DATA RECORDS
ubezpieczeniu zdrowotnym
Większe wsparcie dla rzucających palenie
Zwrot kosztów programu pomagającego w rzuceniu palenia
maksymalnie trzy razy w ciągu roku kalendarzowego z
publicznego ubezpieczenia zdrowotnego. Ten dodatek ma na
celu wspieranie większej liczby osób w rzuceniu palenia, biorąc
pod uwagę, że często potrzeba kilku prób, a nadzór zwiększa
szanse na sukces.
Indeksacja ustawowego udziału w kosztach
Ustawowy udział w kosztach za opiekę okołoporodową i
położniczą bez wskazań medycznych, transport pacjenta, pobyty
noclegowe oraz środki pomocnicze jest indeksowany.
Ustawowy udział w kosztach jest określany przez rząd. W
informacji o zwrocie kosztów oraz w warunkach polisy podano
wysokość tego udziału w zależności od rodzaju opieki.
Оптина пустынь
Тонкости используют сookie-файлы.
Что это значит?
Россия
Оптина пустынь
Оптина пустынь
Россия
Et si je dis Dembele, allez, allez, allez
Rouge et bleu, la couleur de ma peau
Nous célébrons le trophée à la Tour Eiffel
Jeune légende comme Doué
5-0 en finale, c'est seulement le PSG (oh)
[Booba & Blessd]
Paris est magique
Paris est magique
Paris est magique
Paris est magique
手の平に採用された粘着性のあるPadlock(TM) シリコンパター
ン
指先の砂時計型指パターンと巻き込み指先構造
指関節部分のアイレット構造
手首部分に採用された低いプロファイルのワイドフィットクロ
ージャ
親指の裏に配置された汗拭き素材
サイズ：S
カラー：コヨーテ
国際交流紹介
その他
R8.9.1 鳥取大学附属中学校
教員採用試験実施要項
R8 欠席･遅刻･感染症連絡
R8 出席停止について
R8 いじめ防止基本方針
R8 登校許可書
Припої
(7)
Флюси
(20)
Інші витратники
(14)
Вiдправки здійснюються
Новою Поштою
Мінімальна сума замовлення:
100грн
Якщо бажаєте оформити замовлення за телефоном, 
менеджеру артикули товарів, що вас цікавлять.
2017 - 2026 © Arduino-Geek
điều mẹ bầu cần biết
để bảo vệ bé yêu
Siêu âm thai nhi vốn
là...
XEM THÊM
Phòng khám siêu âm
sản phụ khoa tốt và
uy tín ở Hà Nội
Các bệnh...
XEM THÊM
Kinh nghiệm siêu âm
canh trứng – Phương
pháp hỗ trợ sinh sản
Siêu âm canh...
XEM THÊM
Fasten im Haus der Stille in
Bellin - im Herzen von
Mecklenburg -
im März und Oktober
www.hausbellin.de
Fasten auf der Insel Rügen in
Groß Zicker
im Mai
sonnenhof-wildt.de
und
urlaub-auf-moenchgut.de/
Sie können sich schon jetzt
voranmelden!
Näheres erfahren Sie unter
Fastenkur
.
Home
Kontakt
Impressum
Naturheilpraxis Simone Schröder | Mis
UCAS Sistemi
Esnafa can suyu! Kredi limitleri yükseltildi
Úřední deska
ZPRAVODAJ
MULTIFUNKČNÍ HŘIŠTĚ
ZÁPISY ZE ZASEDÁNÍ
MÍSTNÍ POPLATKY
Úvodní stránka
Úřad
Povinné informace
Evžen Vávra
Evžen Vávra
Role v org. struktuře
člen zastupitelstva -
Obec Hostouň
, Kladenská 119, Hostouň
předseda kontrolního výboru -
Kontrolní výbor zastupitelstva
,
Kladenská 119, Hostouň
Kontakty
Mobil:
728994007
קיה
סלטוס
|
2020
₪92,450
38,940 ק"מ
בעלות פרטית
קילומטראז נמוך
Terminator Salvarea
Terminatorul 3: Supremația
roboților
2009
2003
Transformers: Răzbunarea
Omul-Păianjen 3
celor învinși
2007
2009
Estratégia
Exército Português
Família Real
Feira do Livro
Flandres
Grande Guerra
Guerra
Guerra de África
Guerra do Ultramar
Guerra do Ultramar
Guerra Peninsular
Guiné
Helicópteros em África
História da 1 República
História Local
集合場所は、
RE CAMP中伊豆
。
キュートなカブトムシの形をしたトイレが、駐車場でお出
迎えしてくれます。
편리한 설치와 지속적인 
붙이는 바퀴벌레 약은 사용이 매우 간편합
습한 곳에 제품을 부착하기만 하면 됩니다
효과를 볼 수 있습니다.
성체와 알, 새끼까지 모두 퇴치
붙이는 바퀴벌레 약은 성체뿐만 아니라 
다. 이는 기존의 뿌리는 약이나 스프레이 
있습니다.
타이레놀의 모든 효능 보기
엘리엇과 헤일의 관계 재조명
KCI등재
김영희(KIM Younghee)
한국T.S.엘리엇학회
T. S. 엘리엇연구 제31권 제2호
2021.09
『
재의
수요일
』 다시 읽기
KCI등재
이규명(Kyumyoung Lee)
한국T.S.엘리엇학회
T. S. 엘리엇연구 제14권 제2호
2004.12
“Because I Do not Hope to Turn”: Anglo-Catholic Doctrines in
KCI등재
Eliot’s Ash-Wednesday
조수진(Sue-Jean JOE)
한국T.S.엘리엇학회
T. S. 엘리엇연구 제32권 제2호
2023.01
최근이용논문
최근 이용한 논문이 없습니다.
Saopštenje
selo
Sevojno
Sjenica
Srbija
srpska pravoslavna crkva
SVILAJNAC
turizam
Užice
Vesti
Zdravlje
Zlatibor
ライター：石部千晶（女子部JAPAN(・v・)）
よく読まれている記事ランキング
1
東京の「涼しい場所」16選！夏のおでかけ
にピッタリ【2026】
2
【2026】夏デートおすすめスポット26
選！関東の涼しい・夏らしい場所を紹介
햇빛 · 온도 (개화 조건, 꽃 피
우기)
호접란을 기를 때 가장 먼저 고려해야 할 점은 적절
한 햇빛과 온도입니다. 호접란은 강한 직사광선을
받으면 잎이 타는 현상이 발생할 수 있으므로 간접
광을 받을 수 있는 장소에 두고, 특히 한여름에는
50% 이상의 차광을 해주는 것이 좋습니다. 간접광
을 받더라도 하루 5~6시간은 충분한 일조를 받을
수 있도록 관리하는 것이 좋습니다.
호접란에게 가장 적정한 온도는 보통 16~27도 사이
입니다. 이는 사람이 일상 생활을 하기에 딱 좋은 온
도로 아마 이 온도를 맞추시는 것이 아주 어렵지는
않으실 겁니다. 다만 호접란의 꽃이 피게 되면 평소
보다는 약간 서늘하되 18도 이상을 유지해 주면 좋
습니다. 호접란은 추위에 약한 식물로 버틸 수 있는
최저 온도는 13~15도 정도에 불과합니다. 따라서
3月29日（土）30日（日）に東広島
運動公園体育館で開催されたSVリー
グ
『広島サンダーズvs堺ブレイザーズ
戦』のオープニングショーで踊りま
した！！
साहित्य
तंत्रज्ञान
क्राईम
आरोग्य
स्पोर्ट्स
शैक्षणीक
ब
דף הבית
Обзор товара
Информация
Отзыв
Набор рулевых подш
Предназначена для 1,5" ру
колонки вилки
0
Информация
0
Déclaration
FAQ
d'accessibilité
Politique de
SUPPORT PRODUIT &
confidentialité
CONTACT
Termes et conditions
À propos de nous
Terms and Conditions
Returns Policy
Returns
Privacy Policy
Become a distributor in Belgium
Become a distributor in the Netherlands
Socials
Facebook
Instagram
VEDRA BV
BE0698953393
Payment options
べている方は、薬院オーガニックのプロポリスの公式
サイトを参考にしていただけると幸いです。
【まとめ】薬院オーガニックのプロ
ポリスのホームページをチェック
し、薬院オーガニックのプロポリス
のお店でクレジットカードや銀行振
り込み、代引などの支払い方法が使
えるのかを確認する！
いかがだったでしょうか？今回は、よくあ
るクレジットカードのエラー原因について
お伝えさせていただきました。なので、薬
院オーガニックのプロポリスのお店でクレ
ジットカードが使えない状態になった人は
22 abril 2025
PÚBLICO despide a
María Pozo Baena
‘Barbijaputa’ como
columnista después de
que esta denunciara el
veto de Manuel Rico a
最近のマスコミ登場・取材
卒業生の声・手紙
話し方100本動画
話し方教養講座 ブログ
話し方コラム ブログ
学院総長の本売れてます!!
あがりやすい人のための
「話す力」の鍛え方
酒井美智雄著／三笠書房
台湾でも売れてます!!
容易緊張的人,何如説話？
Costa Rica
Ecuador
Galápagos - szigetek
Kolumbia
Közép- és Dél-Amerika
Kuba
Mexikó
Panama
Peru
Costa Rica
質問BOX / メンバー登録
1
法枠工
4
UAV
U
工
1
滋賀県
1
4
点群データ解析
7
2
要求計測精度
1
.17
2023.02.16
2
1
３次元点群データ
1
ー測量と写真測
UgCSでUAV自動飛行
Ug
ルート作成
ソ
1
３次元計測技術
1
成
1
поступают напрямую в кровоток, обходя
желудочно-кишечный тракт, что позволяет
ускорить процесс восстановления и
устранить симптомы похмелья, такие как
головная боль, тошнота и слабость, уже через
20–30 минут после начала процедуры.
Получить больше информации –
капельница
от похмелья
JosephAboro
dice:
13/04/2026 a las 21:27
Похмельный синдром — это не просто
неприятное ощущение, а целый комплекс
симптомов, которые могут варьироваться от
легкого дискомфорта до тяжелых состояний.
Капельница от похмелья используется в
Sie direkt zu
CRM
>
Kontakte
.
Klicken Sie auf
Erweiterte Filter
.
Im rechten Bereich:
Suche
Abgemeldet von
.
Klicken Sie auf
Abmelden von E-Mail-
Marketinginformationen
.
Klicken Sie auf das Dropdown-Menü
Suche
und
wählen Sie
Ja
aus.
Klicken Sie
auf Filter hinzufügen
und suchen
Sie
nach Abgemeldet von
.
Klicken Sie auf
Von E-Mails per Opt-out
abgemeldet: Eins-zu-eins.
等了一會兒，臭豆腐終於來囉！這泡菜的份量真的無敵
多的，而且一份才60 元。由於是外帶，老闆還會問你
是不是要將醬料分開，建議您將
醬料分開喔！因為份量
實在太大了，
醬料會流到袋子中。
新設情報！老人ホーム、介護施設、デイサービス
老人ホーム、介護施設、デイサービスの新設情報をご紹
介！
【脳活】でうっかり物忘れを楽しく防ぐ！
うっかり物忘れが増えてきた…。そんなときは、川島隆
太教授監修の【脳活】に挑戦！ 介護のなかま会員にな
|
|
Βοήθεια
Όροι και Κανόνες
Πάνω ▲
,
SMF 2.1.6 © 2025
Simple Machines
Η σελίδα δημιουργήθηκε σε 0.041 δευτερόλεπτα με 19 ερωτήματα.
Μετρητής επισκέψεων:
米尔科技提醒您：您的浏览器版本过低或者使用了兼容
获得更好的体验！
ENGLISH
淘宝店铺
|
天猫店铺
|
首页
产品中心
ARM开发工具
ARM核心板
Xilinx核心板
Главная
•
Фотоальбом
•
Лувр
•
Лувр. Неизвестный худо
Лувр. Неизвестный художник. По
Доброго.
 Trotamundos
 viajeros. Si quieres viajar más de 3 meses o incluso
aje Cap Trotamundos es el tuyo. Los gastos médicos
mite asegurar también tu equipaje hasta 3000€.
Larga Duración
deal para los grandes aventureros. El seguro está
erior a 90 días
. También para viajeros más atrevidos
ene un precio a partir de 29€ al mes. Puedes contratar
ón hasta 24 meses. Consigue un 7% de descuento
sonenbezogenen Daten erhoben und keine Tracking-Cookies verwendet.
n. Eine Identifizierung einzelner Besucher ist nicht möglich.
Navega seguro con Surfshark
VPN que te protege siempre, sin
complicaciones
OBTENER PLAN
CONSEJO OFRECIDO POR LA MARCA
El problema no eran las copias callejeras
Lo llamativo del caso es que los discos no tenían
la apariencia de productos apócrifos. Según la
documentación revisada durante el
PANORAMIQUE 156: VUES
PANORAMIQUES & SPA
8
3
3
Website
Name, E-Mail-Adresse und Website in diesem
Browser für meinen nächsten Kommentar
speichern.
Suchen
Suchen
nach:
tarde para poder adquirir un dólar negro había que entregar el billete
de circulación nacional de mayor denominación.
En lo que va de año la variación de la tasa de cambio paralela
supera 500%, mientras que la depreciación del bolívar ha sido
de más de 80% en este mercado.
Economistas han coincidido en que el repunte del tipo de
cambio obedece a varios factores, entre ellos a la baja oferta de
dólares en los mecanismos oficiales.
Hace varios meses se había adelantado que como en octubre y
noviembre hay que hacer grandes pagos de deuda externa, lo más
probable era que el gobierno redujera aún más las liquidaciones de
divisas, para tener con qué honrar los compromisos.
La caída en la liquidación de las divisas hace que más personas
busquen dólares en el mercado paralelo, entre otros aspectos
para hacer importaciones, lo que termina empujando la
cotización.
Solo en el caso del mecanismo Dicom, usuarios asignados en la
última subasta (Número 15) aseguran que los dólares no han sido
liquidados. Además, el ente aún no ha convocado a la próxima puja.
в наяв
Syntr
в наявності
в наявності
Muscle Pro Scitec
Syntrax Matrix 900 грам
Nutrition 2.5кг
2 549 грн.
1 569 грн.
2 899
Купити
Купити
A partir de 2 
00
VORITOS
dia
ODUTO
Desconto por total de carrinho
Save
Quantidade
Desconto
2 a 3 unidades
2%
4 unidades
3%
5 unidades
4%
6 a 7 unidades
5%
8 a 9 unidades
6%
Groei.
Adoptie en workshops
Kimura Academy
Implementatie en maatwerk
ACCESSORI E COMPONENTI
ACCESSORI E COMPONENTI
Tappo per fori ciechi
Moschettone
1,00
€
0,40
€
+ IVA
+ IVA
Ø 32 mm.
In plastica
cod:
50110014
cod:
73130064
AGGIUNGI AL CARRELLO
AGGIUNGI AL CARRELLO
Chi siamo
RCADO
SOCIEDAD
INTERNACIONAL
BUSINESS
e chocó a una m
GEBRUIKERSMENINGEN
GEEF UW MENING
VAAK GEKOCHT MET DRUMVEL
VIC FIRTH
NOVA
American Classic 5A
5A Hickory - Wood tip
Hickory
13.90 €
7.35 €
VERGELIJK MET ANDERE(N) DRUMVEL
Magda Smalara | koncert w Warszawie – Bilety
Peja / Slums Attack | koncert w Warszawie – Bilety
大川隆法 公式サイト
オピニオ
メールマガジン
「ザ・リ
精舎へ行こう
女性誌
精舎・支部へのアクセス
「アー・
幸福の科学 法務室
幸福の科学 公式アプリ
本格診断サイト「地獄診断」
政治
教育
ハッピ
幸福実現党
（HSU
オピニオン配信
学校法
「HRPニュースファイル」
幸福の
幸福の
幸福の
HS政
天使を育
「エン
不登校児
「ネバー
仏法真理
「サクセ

YOUR OBJECTIVE
Among the lines above, find those with the string "Website" and copy them.

TASK RESPONSE
Website
Name, E-Mail-Adresse und Website in diesem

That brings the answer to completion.